これらの作品に見られる、どうにかしたいけれどどうしようもなく思えるもの。それが「ままならぬもの」です。ヤマシタ先生はそういうものの描き方が抜群に上手い。
どこに上手さを感じるのかと言えば、きっとそれは、「ままならぬもの」を抱える登場人物が、状況はままならないことを知っているのにそれでもどうにかならないかともがく様を、あるいはそのもがきを感じさせるようなシチュエーションを描くところ。『Re:hello』は前者だし、『cu,clau,come』や『ラブとかいうらしい』は後者です。

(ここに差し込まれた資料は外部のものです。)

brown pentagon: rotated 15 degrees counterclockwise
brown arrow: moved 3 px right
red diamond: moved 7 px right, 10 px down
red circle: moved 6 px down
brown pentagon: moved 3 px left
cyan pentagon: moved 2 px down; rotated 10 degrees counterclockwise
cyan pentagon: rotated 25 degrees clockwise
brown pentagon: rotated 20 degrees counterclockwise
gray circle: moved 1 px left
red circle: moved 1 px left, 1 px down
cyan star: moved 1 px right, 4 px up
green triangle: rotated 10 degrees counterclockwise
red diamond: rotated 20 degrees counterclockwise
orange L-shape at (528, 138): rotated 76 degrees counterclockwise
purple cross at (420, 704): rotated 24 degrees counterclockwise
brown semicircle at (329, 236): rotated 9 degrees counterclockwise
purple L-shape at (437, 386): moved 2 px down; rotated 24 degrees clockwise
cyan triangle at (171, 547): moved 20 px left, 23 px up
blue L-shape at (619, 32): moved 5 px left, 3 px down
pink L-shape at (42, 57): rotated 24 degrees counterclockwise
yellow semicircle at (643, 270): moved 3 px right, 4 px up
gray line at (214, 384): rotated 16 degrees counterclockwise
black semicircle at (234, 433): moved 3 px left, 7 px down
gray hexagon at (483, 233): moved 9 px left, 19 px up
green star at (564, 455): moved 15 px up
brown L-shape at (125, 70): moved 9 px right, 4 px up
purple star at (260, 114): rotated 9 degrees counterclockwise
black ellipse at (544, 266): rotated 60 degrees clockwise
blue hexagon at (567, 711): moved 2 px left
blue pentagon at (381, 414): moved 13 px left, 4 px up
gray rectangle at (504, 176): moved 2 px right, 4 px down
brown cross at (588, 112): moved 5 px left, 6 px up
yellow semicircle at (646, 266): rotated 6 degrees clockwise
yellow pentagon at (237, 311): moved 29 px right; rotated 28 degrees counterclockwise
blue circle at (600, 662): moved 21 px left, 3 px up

好きだけどどうしようもない。どうしようもないけどやっぱり好きだ。でもやっぱりどうしようもなくて……という堂々巡りには、感情の動的なあり方が見られるし、その動性にこそ、人間の感情の面白さがあるのだな、と。
さらにいえば、この「ままならぬもの」は、必ずしもバッドエンドに終わるものではありません。ままならないと思っていたにもかかわらず思いが成就する、というパターンもヤマシタ先生の作品にはあり、そのような作品は多くの場合、成就した後にも感情があっち行ったりこっち行ったり、端的に言えば「幸せすぎて怖い」というような感情のせいで心がひとところに落ち着くことをしないのです。『恋の話がしたい』収録の『恋の話がしたい』、『薔薇の瞳は爆弾』収録の『嗚呼ボーイフレンド』なんかがそれですか。
それが叶うのであれ叶わないのであれ、感情が常に揺れ動き続けている感じが、収まるべきところにすぽっと収まる予定調和にはない人の感情の生々しさを見せてくれると思うのですよ。